---- Exercise data

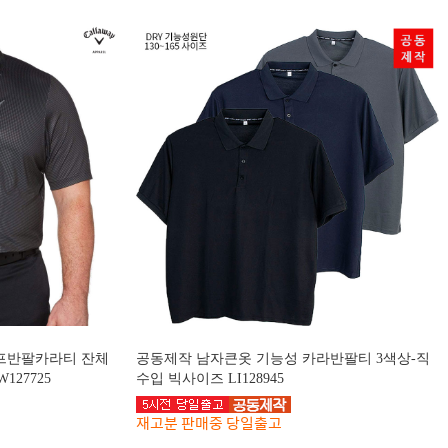
 골프반팔카라티 잔체
공동제작 남자큰옷 기능성 카라반팔티 3색상-직
127725
수입 빅사이즈 LI128945
재고분 판매중 당일출고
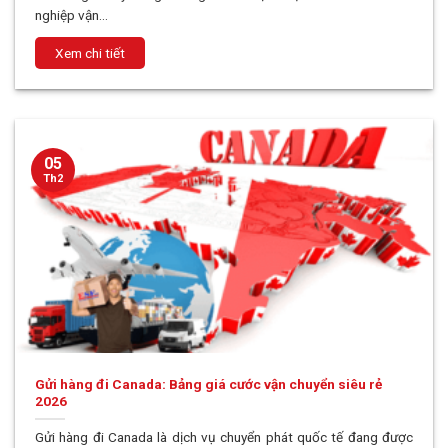
nghiệp vận...
05
Th2
Gửi hàng đi Canada: Bảng giá cước vận chuyển siêu rẻ
2026
Gửi hàng đi Canada là dịch vụ chuyển phát quốc tế đang được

--------

*Task statement:*
Could you restate all of the data above word for word and skip every picture?

*Exercise response:*
 골프반팔카라티 잔체
공동제작 남자큰옷 기능성 카라반팔티 3색상-직
127725
수입 빅사이즈 LI128945
재고분 판매중 당일출고
nghiệp vận...
05
Th2
Gửi hàng đi Canada: Bảng giá cước vận chuyển siêu rẻ
2026
Gửi hàng đi Canada là dịch vụ chuyển phát quốc tế đang được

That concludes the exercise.